What to produce. Each line of the records that holds the word "while" should be copied out.

Excerpted data.
- - - - - - -

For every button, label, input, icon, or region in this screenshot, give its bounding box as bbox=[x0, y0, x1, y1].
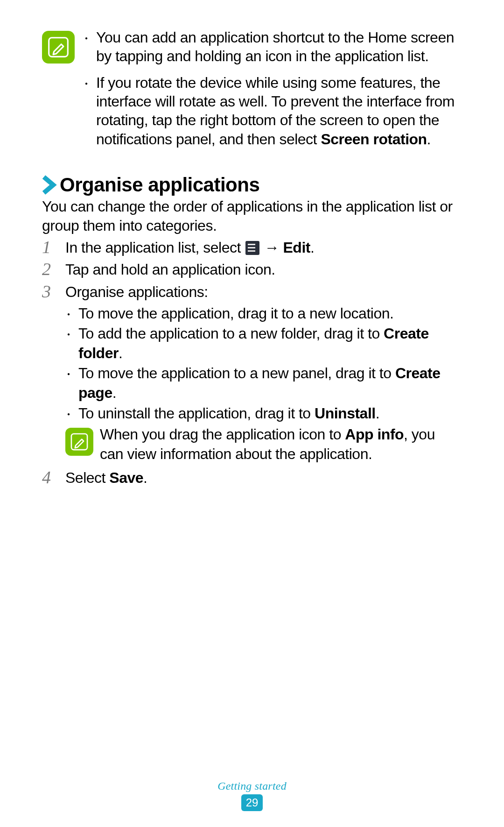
note-block: You can add an application shortcut to t… bbox=[42, 28, 462, 149]
note-text-segment: . bbox=[427, 131, 431, 148]
text-segment: To add the application to a new folder, … bbox=[78, 325, 384, 342]
steps-list: 1 In the application list, select → Edit… bbox=[42, 238, 462, 488]
bullet-dot bbox=[65, 404, 78, 424]
text-segment: Select bbox=[65, 469, 109, 486]
text-segment: . bbox=[143, 469, 147, 486]
page-footer: Getting started 29 bbox=[0, 780, 504, 811]
sub-bullet: To uninstall the application, drag it to… bbox=[65, 404, 462, 424]
bold-term: Edit bbox=[283, 239, 310, 256]
inline-note: When you drag the application icon to Ap… bbox=[65, 425, 462, 464]
text-segment: . bbox=[376, 405, 379, 422]
text-segment: . bbox=[119, 345, 122, 361]
sub-bullet-text: To move the application, drag it to a ne… bbox=[78, 304, 393, 324]
bullet-dot bbox=[65, 364, 78, 383]
step-number: 3 bbox=[42, 283, 61, 301]
note-pencil-icon bbox=[42, 31, 75, 64]
bold-term: Screen rotation bbox=[321, 131, 427, 148]
text-segment: To uninstall the application, drag it to bbox=[78, 405, 315, 422]
sub-bullet: To add the application to a new folder, … bbox=[65, 324, 462, 363]
sub-bullet-text: To add the application to a new folder, … bbox=[78, 324, 462, 363]
step-body: Tap and hold an application icon. bbox=[65, 260, 462, 280]
step-text: . bbox=[310, 239, 314, 256]
bullet-dot bbox=[83, 73, 96, 92]
step-item: 3 Organise applications: To move the app… bbox=[42, 283, 462, 464]
bold-term: Uninstall bbox=[315, 405, 376, 422]
sub-bullet-text: To uninstall the application, drag it to… bbox=[78, 404, 379, 424]
sub-bullet: To move the application, drag it to a ne… bbox=[65, 304, 462, 324]
inline-note-text: When you drag the application icon to Ap… bbox=[100, 425, 462, 464]
bullet-dot bbox=[65, 304, 78, 324]
section-heading: Organise applications bbox=[42, 174, 462, 196]
menu-icon bbox=[245, 241, 259, 255]
step-item: 2 Tap and hold an application icon. bbox=[42, 260, 462, 280]
step-number: 2 bbox=[42, 260, 61, 279]
sub-bullet-text: To move the application to a new panel, … bbox=[78, 364, 462, 403]
chevron-right-icon bbox=[42, 175, 57, 195]
step-body: In the application list, select → Edit. bbox=[65, 238, 462, 258]
step-title: Organise applications: bbox=[65, 283, 462, 302]
bullet-dot bbox=[83, 28, 96, 47]
note-bullet: You can add an application shortcut to t… bbox=[83, 28, 462, 67]
text-segment: To move the application to a new panel, … bbox=[78, 365, 395, 382]
step-number: 1 bbox=[42, 238, 61, 257]
bold-term: App info bbox=[345, 426, 404, 443]
note-body: You can add an application shortcut to t… bbox=[83, 28, 462, 149]
section-title: Organise applications bbox=[60, 174, 259, 196]
note-text: You can add an application shortcut to t… bbox=[96, 28, 462, 66]
bold-term: Save bbox=[109, 469, 143, 486]
section-intro: You can change the order of applications… bbox=[42, 197, 462, 235]
note-bullet: If you rotate the device while using som… bbox=[83, 73, 462, 149]
bullet-dot bbox=[65, 324, 78, 344]
step-number: 4 bbox=[42, 468, 61, 487]
note-pencil-icon bbox=[65, 428, 93, 456]
step-item: 4 Select Save. bbox=[42, 468, 462, 488]
step-body: Select Save. bbox=[65, 468, 462, 488]
sub-bullets: To move the application, drag it to a ne… bbox=[65, 304, 462, 424]
footer-section-name: Getting started bbox=[0, 780, 504, 792]
manual-page: You can add an application shortcut to t… bbox=[0, 0, 504, 827]
text-segment: . bbox=[112, 384, 116, 401]
page-number-badge: 29 bbox=[241, 794, 263, 811]
step-item: 1 In the application list, select → Edit… bbox=[42, 238, 462, 258]
step-body: Organise applications: To move the appli… bbox=[65, 283, 462, 464]
step-text: In the application list, select bbox=[65, 239, 245, 256]
text-segment: When you drag the application icon to bbox=[100, 426, 345, 443]
note-text: If you rotate the device while using som… bbox=[96, 73, 462, 148]
sub-bullet: To move the application to a new panel, … bbox=[65, 364, 462, 403]
arrow-text: → bbox=[260, 239, 283, 256]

- - - - - - -

Answer section.
note-bullet: If you rotate the device while using som… bbox=[83, 73, 462, 149]
note-text: If you rotate the device while using som… bbox=[96, 73, 462, 148]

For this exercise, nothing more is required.